Melody’s Echo Chamber - Melody’s Echo Chamber

Sophisticated yet uncomplicated, misty yet vibrant, luxurious yet disquieting.

Label: Weird World

Rating: 7

Let’s be honest; when you think of the term ‘muse’, you probably don’t automatically assume that said muse is ever male. After all, in Hellenistic mythology, the Muses were the Goddesses of creative inspiration. In modern music and art, we only hear about female muses: Sedgwick/Warhol, Smith/Mapplethorpe, Moss/Klein etc. But with Melody Prochet’s debut as Melody’s Echo Chamber, she has found a muse in Tame Impala frontman, Kevin Parker. Having previously written songs for her other projects, the Narcoleptic Dancers and My Bee’s Garden, it was only when Prochet found in Parker a kindred spirit who could free the music bouncing around her own ‘echo chamber’, that she felt she could remodel her classically-trained mind with a freer wiring. The result we have is the melancholic psych-pop of ‘Melody’s Echo Chamber’.

As an experience it’s akin to basking in the sunshine of a Sunday afternoon, before the angst of knowing it has to come to an end starts to creeping in. This creeping feeling of dread is what amplifies the overwhelming romance of the gorgeous ‘I Follow You’ and the futility of ‘Mount Hopeless’, which sounds like a space-pop reappropriation of the Charlie’s Angels theme tune. Elsewhere, ‘You Won’t Be Missing That Part of Me’, with its ineffably Parisian vibe (particularly at the beginning) starts off playfully but insists on flirting with a bit of danger as it progresses.
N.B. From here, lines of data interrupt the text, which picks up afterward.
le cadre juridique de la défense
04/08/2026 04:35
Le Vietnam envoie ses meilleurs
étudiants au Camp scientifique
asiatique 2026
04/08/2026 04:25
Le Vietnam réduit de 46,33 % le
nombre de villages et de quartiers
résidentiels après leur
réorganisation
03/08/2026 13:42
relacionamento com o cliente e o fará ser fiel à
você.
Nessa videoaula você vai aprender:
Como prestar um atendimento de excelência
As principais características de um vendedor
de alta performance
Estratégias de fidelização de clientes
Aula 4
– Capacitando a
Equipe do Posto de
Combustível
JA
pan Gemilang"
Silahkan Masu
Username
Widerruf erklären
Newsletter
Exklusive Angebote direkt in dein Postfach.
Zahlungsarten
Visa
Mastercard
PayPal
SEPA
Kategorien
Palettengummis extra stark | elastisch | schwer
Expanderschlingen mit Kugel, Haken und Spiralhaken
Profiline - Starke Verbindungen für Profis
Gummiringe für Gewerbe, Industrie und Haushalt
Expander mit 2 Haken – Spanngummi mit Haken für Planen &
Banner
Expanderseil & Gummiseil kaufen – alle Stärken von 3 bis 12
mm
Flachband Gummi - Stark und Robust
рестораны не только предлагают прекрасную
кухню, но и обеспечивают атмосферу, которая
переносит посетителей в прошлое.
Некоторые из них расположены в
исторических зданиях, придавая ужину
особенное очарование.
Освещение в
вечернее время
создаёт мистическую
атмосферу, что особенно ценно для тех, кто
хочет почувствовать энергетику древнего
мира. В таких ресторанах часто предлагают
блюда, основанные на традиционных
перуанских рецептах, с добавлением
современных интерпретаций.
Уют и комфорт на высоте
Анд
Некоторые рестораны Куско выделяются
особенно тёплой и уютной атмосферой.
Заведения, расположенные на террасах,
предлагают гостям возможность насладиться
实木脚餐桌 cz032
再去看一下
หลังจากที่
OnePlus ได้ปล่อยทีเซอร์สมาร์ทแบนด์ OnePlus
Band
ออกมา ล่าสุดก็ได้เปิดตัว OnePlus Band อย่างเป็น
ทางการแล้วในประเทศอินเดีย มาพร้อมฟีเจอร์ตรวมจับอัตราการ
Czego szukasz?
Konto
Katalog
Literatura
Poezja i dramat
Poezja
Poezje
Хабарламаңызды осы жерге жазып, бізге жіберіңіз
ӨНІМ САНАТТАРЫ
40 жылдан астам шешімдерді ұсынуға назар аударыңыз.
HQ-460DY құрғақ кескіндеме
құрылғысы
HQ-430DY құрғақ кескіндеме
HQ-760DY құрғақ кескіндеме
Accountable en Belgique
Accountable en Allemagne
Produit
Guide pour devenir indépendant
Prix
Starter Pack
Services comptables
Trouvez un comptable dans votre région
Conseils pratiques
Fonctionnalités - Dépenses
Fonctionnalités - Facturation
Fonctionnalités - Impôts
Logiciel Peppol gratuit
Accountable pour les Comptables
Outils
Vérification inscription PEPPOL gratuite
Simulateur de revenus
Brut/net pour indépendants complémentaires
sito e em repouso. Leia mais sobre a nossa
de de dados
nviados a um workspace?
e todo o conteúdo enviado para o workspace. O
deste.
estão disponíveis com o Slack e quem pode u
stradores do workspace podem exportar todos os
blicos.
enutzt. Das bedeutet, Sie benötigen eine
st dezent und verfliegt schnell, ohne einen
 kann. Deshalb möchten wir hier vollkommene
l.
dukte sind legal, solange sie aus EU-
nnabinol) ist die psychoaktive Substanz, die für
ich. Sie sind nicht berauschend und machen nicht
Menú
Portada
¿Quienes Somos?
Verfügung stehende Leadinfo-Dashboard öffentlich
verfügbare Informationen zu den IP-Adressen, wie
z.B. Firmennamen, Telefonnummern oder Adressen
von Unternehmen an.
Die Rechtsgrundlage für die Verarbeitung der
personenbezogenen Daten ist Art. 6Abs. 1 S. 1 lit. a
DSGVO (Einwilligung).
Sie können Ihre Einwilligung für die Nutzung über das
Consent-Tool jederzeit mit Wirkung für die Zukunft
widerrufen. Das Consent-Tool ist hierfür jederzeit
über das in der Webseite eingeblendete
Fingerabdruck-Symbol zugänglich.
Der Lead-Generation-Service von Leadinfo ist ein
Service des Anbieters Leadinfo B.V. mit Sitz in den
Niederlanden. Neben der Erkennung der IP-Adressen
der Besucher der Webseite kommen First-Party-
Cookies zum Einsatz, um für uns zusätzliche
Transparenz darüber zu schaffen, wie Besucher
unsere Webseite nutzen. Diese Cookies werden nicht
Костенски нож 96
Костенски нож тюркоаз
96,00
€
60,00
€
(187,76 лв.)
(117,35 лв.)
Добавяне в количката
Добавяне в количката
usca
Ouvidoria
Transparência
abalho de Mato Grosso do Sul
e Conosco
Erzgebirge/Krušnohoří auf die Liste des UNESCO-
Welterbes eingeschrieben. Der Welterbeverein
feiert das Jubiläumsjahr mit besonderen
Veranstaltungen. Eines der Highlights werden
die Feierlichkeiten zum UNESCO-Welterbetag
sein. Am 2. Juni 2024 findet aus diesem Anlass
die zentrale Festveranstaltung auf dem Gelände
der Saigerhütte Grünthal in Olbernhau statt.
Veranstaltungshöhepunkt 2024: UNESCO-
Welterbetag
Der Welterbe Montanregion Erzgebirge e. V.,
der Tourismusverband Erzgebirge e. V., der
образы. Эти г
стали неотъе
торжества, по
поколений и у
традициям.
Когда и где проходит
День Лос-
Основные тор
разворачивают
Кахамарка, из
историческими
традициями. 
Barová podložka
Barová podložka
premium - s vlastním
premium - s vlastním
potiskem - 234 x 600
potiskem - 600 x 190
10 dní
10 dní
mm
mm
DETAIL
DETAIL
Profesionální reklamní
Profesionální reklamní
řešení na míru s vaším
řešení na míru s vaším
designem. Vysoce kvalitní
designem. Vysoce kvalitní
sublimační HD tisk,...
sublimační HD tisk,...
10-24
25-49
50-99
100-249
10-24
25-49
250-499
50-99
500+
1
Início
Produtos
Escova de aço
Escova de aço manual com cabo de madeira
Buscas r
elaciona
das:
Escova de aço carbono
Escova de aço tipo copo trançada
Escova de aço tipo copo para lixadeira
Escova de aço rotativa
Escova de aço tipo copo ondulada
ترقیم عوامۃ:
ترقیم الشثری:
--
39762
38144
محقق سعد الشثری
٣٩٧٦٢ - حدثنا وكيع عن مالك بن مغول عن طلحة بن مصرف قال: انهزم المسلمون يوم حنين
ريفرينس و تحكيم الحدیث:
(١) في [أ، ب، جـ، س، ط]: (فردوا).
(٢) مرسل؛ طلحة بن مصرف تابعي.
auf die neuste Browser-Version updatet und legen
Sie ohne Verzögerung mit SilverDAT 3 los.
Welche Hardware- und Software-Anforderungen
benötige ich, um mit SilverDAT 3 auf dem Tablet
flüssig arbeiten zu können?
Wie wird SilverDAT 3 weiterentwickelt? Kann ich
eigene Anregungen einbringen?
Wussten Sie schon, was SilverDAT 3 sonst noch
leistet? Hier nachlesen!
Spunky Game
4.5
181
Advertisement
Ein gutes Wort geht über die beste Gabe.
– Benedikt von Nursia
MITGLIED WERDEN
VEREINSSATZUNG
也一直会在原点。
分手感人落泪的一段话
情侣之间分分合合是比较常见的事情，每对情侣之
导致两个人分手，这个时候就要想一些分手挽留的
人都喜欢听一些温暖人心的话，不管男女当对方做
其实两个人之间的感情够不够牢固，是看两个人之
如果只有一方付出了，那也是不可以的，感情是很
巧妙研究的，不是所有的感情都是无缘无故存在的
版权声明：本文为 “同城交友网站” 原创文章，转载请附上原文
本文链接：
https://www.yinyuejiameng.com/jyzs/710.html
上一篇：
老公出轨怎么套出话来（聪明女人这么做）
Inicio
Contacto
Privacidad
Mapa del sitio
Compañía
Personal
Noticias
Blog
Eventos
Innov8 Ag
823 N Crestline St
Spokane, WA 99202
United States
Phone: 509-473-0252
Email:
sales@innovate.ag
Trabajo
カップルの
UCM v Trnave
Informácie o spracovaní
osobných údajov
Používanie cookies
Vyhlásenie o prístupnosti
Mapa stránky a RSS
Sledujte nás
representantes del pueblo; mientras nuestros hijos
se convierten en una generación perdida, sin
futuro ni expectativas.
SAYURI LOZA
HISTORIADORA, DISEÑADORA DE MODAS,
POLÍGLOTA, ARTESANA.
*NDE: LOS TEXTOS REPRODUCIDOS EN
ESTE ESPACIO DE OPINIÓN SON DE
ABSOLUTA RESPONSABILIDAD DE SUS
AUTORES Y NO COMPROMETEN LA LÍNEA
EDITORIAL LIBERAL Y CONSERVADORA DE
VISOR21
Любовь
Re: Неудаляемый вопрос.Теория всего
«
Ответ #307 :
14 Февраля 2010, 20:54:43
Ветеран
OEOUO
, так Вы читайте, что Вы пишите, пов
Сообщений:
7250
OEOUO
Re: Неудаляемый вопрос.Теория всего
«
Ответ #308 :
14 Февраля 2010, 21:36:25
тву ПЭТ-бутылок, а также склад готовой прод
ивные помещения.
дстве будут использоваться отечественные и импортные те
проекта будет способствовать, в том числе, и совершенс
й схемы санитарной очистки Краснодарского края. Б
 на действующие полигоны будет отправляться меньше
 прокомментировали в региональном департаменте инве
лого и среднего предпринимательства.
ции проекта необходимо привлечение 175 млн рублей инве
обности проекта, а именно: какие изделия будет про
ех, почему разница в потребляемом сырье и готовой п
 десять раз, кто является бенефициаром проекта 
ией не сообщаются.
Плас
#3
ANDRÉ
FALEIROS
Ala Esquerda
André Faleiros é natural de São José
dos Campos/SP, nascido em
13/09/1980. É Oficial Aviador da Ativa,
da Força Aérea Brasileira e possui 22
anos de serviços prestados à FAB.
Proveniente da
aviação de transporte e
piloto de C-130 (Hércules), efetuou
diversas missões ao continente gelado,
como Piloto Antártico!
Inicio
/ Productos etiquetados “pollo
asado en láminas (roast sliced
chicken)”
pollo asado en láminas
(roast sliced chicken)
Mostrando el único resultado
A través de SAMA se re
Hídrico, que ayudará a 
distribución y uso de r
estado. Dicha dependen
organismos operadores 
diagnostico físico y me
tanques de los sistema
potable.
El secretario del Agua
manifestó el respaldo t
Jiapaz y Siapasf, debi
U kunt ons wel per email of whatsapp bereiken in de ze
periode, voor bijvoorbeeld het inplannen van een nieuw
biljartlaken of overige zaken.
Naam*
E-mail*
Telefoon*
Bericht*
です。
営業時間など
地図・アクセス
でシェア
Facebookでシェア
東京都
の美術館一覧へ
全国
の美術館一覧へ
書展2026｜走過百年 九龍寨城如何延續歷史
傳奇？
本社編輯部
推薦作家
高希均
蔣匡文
The recurring theme of each song seems to be that the black cloud of drudgery always haunts something beautiful and peaceful. ‘Some Time Alone, Alone’ is perhaps the clearest embodiment of this theme: the tinny drum marches towards a sunburst of guitars that seem to enter a melodic alternation of peaking (hope) and setting (despair).

Parker, who has just released the earth-shatteringly good, ‘Lonerism’, is on production duties and plays on every song on ‘Melody’s Echo Chamber’ and as a result his fingerprints are all over it. But in all honesty, his degree of influence could easily be overstated, as it’s not the song writing that shows his presence; it’s merely the palette used to create Prochet’s effort. While the instrumentation and post-production on ‘Melody’s Echo Chamber’ sound similar to those on ‘Lonerism’, Prochet merely uses Parker’s colours to paint an entirely different picture: where Parker’s is one of crushing loneliness, Prochet’s is one of humming melancholy.

Sophisticated yet uncomplicated, misty yet vibrant, luxurious yet disquieting, ‘Melody’s Echo Chamber’ is a lovely record full of dualities. It is not a full-blown acid-trip that will open the doors of perception in one’s psyche; it is a chronicle of dark reminiscences of heartbreak being reflected on through a screen of purple haze.